Jazz harmony is harmony written for jazz music.

Jazz is used in its widest sense throughout the guide to include its myriad sub genres and its historic development from traditional (trad) jazz through modern jazz to free jazz and on to contemporary jazz.

There is a small body of jazz harmony theory. It is an eclectic mix of functional harmony, pop harmony, modal harmony, pentatonic harmony and quartal harmony with a few new bits of its own thrown in for good measure.

Improvisation is one area in which jazz harmony is said to differ from other approaches to harmony. Composition in jazz harmony is as much a performance issue as it is a writing issue. Jazz harmony can be written in detail but it can also have a much looser framework. All that is needed is a chord progression, and maybe a short melody as well, and the details can be worked out later during actual performance when the musicians and singers improvise variants on the basic melodic and harmonic framework. This is a boon to jazz writers because it means that a jazz piece can be quickly sketched out in lead sheet format.
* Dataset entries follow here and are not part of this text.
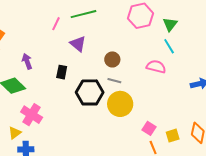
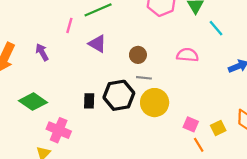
cyan line: (169, 46) -> (216, 28), moved
purple arrow: (27, 61) -> (42, 52), moved
black rectangle: (62, 72) -> (89, 101), moved

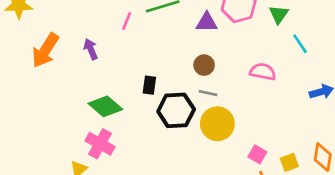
purple triangle: (97, 44) -> (207, 22), moved, turned -36
black rectangle: (89, 101) -> (149, 85), moved
green diamond: (33, 102) -> (105, 106), moved

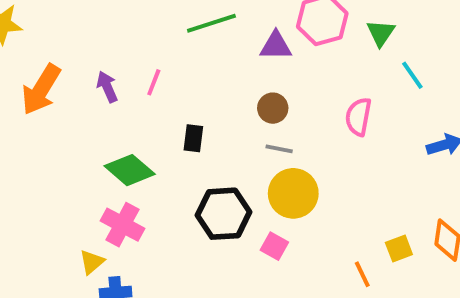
pink line: (127, 21) -> (154, 82), moved
pink semicircle: (263, 72) -> (358, 117), turned -90
black hexagon: (176, 110) -> (223, 214), moved
pink square: (257, 154) -> (274, 246), moved

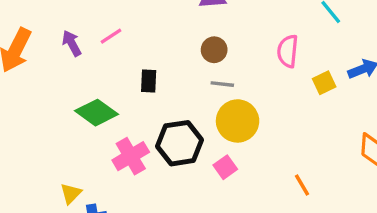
pink line: (154, 82) -> (111, 36), turned 40
pink cross: (123, 225) -> (131, 156), moved, turned 36
pink square: (274, 246) -> (225, 167), turned 30
yellow square: (399, 248) -> (324, 83), moved

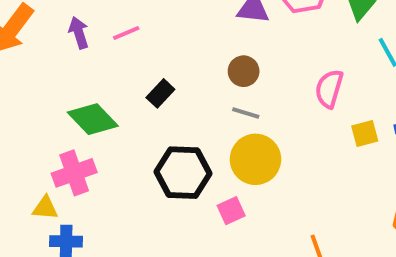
black rectangle: (149, 81) -> (160, 93), turned 30
pink cross: (131, 156) -> (74, 173), moved
yellow triangle: (71, 193) -> (45, 208), turned 40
This theme of improvisation is evident in jazz harmonisation and melodisation, the processes of adding a new harmony or melody to an old jazz standard. The Great American Songbook is a good source of material for jazz standards.

Improvisation and harmonisation are important features of jazz harmony. They are not, though, exclusive to jazz, they also feature in pop. Many a pop song consists of just a lead sheet, performers of pop music regularly improvise, and many pop songs are reharmonised oldies but goldies.
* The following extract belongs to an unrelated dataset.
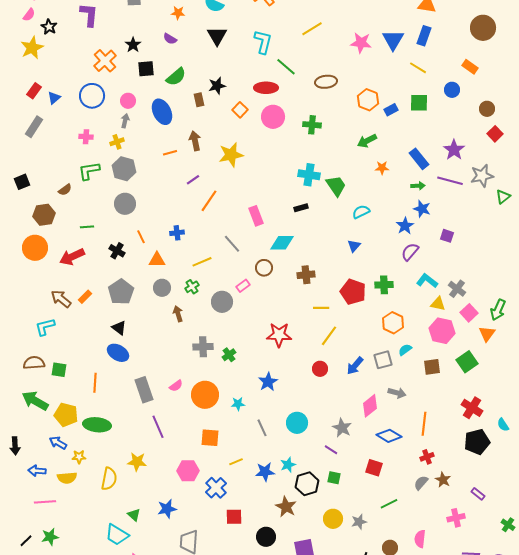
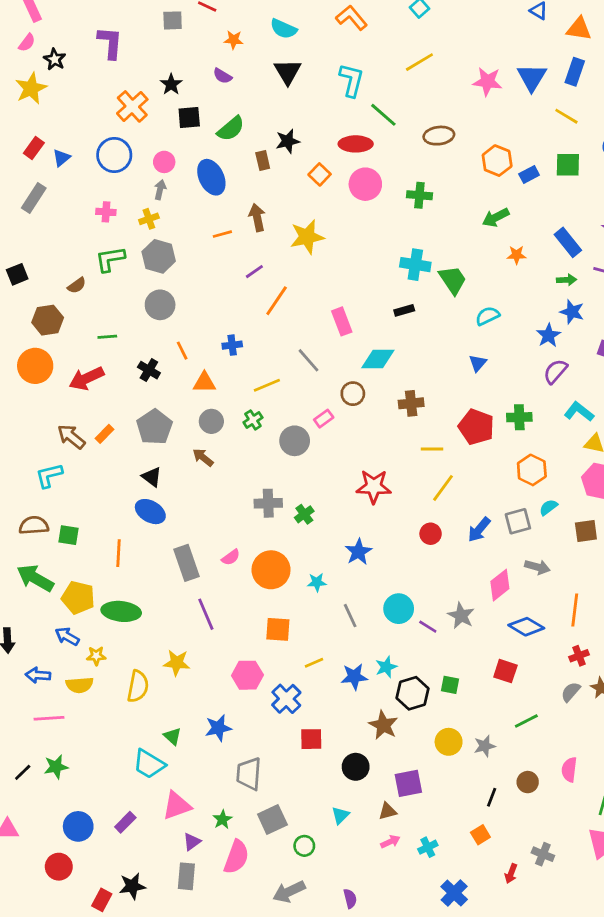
brown arrow: (178, 314) -> (203, 457), moved, turned -35
purple line: (331, 450) -> (428, 627), moved

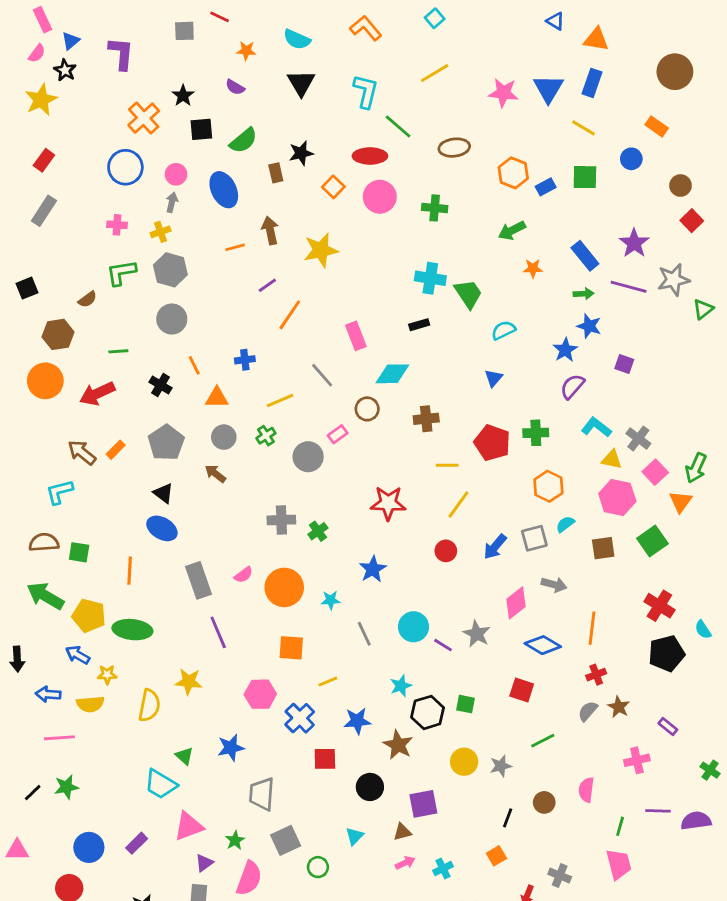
blue triangle: (62, 158) -> (71, 41), moved
blue star: (354, 677) -> (357, 721), moved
The guide focusses instead on those aspects of jazz harmony that distinguish it from pop harmony and functional harmony and all the other approaches to harmony. Two features in particular are deemed important:

  1. Jazz harmony embraces dissonance.
  2. Jazz harmony weakens the role of tonality.

The twin themes of dissonance and atonality create the structure of this part of the guide.

Dissonance is tackled first. Jazz harmony embraces dissonance to a much greater extent than functional and pop harmony. Dissonance is, in many ways, THE feature of jazz harmony. It gives jazz music its distinctive sound. This is evident in the use of the seventh chord. The seventh chord is a dissonant chord and it is the chord of choice in jazz harmony rather than the consonant triad used in functional harmony and much of pop harmony. Jazz voicing uses complete and incomplete seventh chords to form a jazz progression which is often based on the extensive use of secondary dominant chords. A seventh chord can be extended to make it even bigger and more dissonant until all the notes in a scale have been used up.

At the same time as jazz harmony becomes more dissonant it also becomes more atonal. It starts innocuously enough with chord substitution, the process of replacing one chord by another. Tonality hits the spotlight in modal jazz which develops modal harmony into a system in which a chord can span multiple modes. The chord scale system extends the idea beyond modes and enables a chord to span multiple scales. Finally, an altered chord is a chromatic chord that can simultaneously fit more than one key, at which point, jazz harmony morphs into chromatic harmony.